Composition de la cour lors du délibéré :
M. Bertrand Duez, président de chambre
Mme Christel Magnard, conseiller
Mme Claire Herlet, conseiller
Greffier:
Mme Yelena Mohamed-Dallas, greffier lors des débats et de la mise à disposition
Arrêt :
Réputé contradictoire, prononcé publiquement par mise à disposition de l’arrêt au greffe de la cour le 26 mai 2026, les parties en ayant été préalablement avisées dans les conditions prévues au deuxième alinéa de l’article 450 du code de procédure civile et signé par M. Bertrand Duez, président de chambre, et Mme Yelena Mohamed-Dallas, greffier, auquel la minute a été remise par le magistrat signataire.
* * * * *
Par décision du 25 juillet 2024, la commission de surendettement des particuliers de la Marne a déclaré Mme [D] [Q] épouse [W] et M. [O] [W] recevables en leur demande de traitement de leur situation de surendettement.
Le 31 octobre 2024, la commission a décidé des mesures imposées de rééchelonnement des créances sur 84 mois, au taux d’intérêt de 0 % en retenant des mensualités de 853 euros et l’effacement partiel à l’issue du plan à hauteur de 19 448,90 euros.

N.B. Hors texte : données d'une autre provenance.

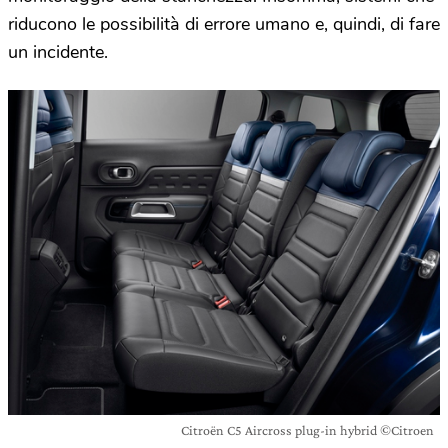
riducono le possibilità di errore umano e, quindi, di fare
un incidente.
Citroën C5 Aircross plug-in hybrid ©Citroen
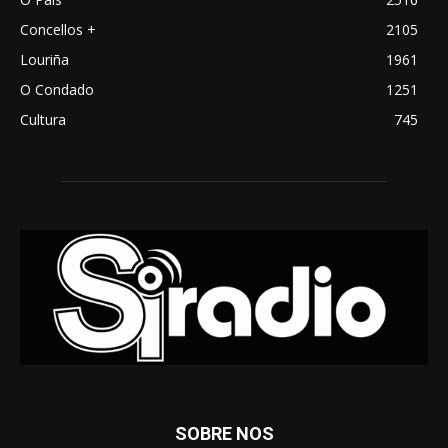
Concellos +
2105
Louriña
1961
O Condado
1251
Cultura
745
SOBRE NOS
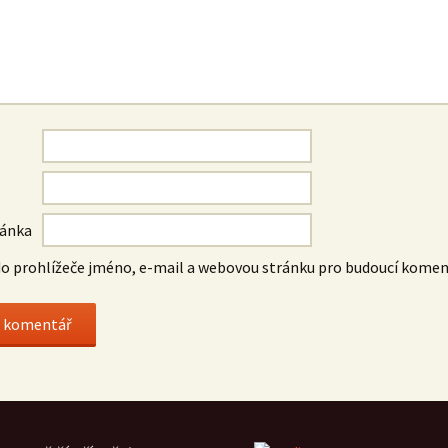
ránka
do prohlížeče jméno, e-mail a webovou stránku pro budoucí komen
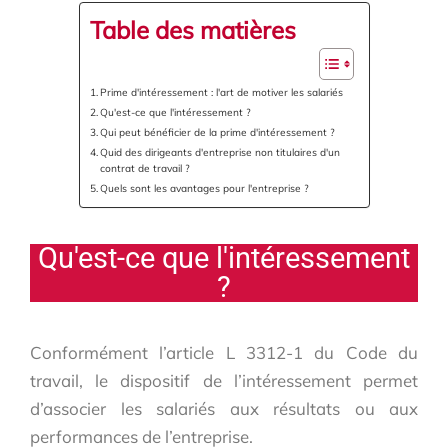
Table des matières
Prime d'intéressement : l'art de motiver les salariés
Qu'est-ce que l'intéressement ?
Qui peut bénéficier de la prime d'intéressement ?
Quid des dirigeants d'entreprise non titulaires d'un
contrat de travail ?
Quels sont les avantages pour l'entreprise ?
Qu'est-ce que l'intéressement
?
Conformément l’article L 3312-1 du Code du
travail, le dispositif de l’intéressement permet
d’associer les salariés aux résultats ou aux
performances de l’entreprise.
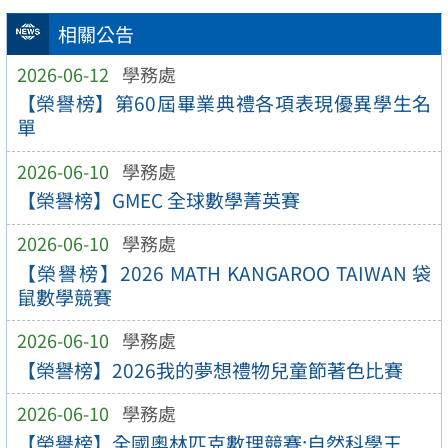
相關公告
2026-06-12
學務處
【榮譽榜】第60屆畢業典禮各項表現優異學生名
單
2026-06-10
學務處
【榮譽榜】GMEC 全球數學菁英賽
2026-06-10
學務處
【榮譽榜】2026 MATH KANGAROO TAIWAN 袋
鼠數學競賽
2026-06-10
學務處
【榮譽榜】2026我的夢想禮物兒童節著色比賽
2026-06-10
學務處
【榮譽榜】全國奧林匹克數理競賽:自然科學王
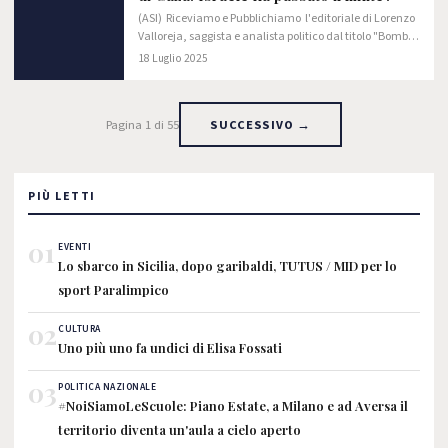
(ASI) Riceviamo e Pubblichiamo l'editoriale di Lorenzo
Valloreja, saggista e analista politico dal titolo "Bombe
sulla Chiesa di Gaza: Israele ha passato il limite?".
18 Luglio 2025
Pagina 1 di 55
SUCCESSIVO →
PIÙ LETTI
01
EVENTI
Lo sbarco in Sicilia, dopo garibaldi, TUTUS / MID per lo
sport Paralimpico
02
CULTURA
Uno più uno fa undici di Elisa Fossati
03
POLITICA NAZIONALE
#NoiSiamoLeScuole: Piano Estate, a Milano e ad Aversa il
territorio diventa un'aula a cielo aperto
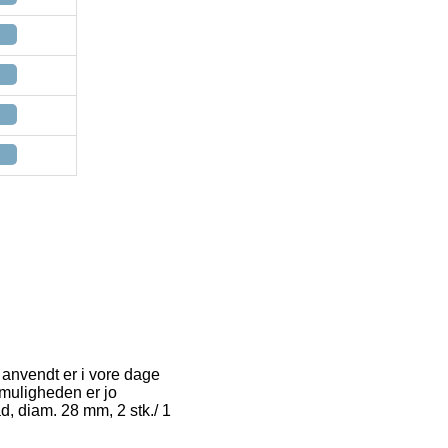
t anvendt er i vore dage
tmuligheden er jo
d, diam. 28 mm, 2 stk./ 1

La commission a par ailleurs recommandé le déménagement des débiteurs pour un loyer conforme aux barêmes qu’elle a fixés à partir du 13ème mois, la capacité de remboursement étant alors réévaluée à 981,85 euros. Elle a aussi préconisé la liquidation de l’épargne pour un montant total de 9 800 euros.

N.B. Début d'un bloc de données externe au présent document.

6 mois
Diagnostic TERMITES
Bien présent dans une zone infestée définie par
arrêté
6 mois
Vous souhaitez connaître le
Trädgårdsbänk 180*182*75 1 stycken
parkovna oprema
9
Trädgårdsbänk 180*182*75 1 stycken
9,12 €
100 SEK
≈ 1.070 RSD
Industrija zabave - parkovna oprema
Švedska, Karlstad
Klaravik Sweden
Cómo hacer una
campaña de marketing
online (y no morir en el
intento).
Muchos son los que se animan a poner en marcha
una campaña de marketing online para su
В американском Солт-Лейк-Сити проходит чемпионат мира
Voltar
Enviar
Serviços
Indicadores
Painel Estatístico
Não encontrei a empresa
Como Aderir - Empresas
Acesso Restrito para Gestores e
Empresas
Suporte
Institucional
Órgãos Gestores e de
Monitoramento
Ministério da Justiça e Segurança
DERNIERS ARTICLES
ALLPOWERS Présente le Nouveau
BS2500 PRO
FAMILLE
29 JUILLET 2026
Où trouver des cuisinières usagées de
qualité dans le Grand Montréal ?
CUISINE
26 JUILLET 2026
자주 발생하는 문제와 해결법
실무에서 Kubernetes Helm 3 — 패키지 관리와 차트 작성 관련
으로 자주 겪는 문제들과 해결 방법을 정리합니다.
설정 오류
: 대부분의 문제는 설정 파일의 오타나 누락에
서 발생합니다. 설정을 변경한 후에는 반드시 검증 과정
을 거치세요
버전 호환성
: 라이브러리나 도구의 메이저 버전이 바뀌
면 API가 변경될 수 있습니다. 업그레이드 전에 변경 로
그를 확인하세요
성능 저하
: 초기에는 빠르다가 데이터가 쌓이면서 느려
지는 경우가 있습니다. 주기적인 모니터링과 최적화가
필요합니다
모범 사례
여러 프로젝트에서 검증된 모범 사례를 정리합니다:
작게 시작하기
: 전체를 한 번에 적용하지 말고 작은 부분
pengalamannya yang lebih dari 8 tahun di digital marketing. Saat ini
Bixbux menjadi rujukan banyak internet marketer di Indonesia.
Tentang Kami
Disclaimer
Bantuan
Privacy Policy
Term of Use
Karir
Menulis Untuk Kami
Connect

Les débiteurs ont constesté ces mesures aux motifs que :
— l’épargne placée sur leur Livret A n’est pas de 9 800 euros comme l’a retenu la commission dans ses mesures,
— ils détiennent un compte-chèque sur lequel figure la somme de 12 000 euros mais que ces sommes ne peuvent être considérées comme de l’épargne,
— ils subissent une augmentation de leurs charges liées au dépenses de santé principalement pour l’épouse,
— en dépit du départ de leurs enfants, ils sont défavorables à tout déménagement en raison des frais que cela engendrerait compte-tenu non seulement des travaux de remise en état du logement et de l’accumulation de mobilier pendant 20 ans.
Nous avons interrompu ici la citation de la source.